Go through the records below and show every line with the string "første".

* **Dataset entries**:
———

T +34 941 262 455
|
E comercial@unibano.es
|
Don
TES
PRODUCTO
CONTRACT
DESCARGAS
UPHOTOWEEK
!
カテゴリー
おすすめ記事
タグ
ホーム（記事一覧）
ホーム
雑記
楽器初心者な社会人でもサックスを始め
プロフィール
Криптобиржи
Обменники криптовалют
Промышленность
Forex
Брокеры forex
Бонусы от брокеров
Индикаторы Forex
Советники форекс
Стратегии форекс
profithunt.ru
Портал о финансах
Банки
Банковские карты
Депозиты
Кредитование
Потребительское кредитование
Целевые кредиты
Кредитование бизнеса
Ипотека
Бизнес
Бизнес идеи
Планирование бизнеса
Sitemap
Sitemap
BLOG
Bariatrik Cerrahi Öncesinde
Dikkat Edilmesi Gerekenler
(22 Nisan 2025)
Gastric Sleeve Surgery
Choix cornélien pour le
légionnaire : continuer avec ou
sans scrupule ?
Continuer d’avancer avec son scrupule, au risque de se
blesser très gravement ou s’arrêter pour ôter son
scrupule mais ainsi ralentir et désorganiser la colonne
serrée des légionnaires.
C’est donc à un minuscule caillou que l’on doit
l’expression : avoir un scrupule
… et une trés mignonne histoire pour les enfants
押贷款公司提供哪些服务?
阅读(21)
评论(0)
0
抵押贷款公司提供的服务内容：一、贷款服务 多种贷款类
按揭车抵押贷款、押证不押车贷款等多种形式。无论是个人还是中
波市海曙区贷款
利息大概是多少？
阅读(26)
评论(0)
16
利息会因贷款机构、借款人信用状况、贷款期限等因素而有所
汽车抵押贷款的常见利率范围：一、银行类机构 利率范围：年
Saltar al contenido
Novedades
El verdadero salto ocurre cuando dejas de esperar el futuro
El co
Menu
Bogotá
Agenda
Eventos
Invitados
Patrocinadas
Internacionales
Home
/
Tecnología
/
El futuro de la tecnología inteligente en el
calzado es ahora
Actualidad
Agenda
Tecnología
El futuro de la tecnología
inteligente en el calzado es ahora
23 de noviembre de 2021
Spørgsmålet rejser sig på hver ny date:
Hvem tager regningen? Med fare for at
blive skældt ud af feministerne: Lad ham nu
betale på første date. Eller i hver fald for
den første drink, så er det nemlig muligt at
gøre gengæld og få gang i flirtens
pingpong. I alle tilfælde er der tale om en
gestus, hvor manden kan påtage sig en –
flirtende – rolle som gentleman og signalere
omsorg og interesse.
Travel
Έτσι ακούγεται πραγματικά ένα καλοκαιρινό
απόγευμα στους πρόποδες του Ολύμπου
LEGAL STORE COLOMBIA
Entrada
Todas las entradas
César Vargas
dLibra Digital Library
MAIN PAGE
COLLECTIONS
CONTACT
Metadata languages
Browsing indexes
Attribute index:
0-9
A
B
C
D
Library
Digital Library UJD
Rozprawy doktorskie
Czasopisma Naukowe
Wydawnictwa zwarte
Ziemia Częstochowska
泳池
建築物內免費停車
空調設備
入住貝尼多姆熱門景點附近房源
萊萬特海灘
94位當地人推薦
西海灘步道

———

* **PROBLEM SOLUTION**:
betale på første date. Eller i hver fald for
den første drink, så er det nemlig muligt at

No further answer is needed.